▶ **Problem description**: Start with the first line of the records below. Output each line exactly, ending with the one that contains "El Alamein • 5* Премиум-отдых без".

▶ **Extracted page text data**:
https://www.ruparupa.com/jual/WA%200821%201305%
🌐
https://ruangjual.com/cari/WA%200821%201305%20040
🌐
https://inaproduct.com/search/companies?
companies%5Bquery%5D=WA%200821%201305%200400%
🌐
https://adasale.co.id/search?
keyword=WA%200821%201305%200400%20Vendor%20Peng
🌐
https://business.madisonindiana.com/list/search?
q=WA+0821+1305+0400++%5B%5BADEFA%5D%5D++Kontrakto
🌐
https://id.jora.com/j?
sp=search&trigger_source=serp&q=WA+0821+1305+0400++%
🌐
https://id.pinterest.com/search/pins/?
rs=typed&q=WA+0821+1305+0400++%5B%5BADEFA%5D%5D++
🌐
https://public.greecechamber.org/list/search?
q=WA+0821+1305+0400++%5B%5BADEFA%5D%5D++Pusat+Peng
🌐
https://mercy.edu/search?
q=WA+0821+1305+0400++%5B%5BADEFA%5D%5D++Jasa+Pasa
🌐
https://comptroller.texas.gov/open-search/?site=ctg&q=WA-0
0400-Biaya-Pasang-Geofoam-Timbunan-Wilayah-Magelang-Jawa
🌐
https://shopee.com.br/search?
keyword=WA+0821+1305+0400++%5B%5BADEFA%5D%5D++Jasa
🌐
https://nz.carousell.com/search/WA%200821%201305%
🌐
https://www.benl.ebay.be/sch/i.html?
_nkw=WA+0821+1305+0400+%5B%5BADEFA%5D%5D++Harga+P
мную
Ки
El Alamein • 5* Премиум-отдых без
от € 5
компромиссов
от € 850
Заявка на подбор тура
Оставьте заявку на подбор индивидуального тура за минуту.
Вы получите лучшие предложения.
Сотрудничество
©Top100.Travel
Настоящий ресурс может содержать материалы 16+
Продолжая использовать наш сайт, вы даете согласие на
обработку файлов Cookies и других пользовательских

▶ **Result of this task**:
https://www.ruparupa.com/jual/WA%200821%201305%
🌐
https://ruangjual.com/cari/WA%200821%201305%20040
🌐
https://inaproduct.com/search/companies?
companies%5Bquery%5D=WA%200821%201305%200400%
🌐
https://adasale.co.id/search?
keyword=WA%200821%201305%200400%20Vendor%20Peng
🌐
https://business.madisonindiana.com/list/search?
q=WA+0821+1305+0400++%5B%5BADEFA%5D%5D++Kontrakto
🌐
https://id.jora.com/j?
sp=search&trigger_source=serp&q=WA+0821+1305+0400++%
🌐
https://id.pinterest.com/search/pins/?
rs=typed&q=WA+0821+1305+0400++%5B%5BADEFA%5D%5D++
🌐
https://public.greecechamber.org/list/search?
q=WA+0821+1305+0400++%5B%5BADEFA%5D%5D++Pusat+Peng
🌐
https://mercy.edu/search?
q=WA+0821+1305+0400++%5B%5BADEFA%5D%5D++Jasa+Pasa
🌐
https://comptroller.texas.gov/open-search/?site=ctg&q=WA-0
0400-Biaya-Pasang-Geofoam-Timbunan-Wilayah-Magelang-Jawa
🌐
https://shopee.com.br/search?
keyword=WA+0821+1305+0400++%5B%5BADEFA%5D%5D++Jasa
🌐
https://nz.carousell.com/search/WA%200821%201305%
🌐
https://www.benl.ebay.be/sch/i.html?
_nkw=WA+0821+1305+0400+%5B%5BADEFA%5D%5D++Harga+P
мную
Ки
El Alamein • 5* Премиум-отдых без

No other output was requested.